New US jobs numbers at the start of the month were lower than expected at 142,000. Data from the previous couple of months was also revised down, and the number of job openings sat at 7.7m, the lowest for three years. All of this points to a slowing labour market and a slowing economy. Employers are less concerned about hiring and employees are less likely to get pay rises. 

In response, the Fed made a bold 0.5% rate cut, surprising many. Could this be a sign they worried that they had taken too long? Interestingly, there was a dissenter within the committee that is usually unanimous.

ECB and stubborn UK inflation

Meanwhile, the European Central Bank continued on their rate cutting cycle, but the Bank of England held steady. Data from mainland Europe shows growth expectations are being downgraded and powerhouse economies such as Germany may well be in recession already.

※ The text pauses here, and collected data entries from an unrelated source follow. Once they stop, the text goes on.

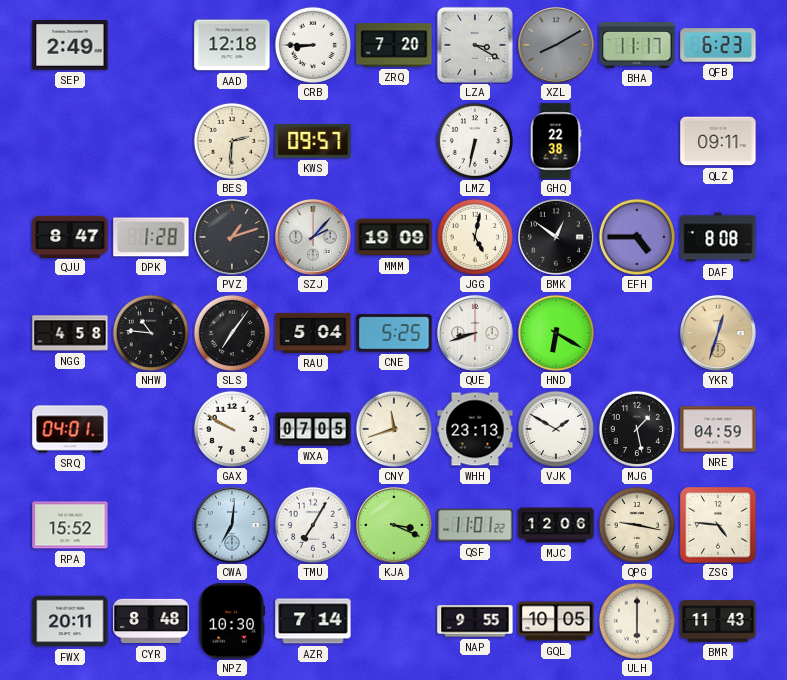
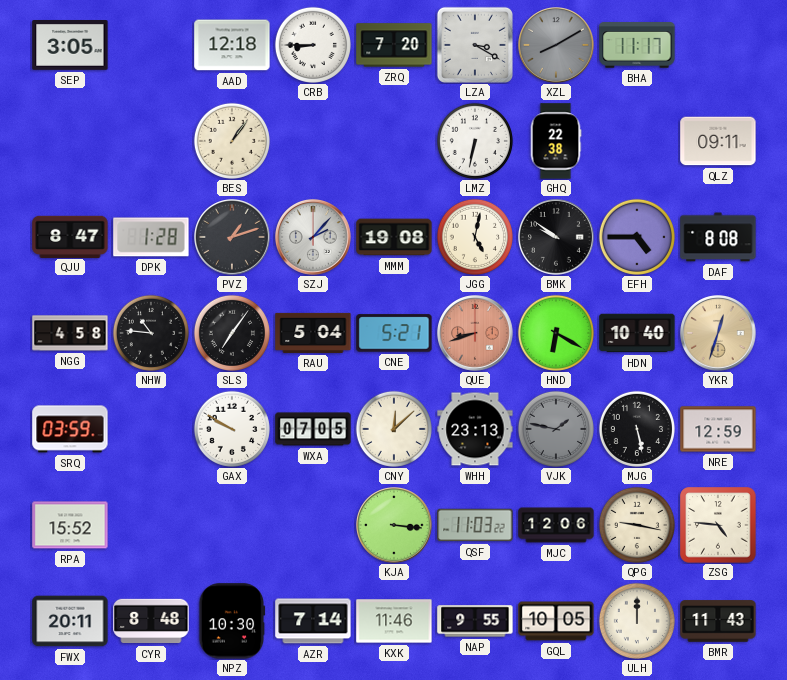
SEP: 2:49 -> 3:05
QFB: 6:23 -> none
BES: 2:31 -> 1:06
KWS: 09:57 -> none
MMM: 19:09 -> 19:08
BMK: 12:51 -> 9:51
CNE: 5:25 -> 5:21
QUE dial: white -> salmon
HDN: none -> 10:40
SRQ: 04:01 -> 03:59
CNY: 11:42 -> 12:08
VJK: 1:50 -> 1:47
VJK dial: white -> grey
MJG: 1:28 -> 5:28
NRE: 04:59 -> 12:59
CWA: 7:01 -> none
TMU: 7:05 -> none
KJA: 3:19 -> 3:16
QSF: 11:01 -> 11:03
KXK: none -> 11:46
ULH: 6:00 -> 12:00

UK inflation remains sticky, driven by services inflation that is stopping the BoE cutting rates further. While headline inflation remained at 2.2% (within a comfortable tolerance of the 2% target), services inflation rose to 5.6%, hindering rate cuts. With wages still climbing, there is concern of inflation reigniting - bad for consumers and embarrassing for central bankers.

China boosts Emerging Markets

Emerging Markets stole the spotlight in late September, taking what would have been a negative month into comfortably positive territory. Stimulus measures in China – and importantly the rhetoric around them – finally seem to have hit the mark with investors. The domestic China A market was up around 25%, marking one of the biggest weekly gains in its history.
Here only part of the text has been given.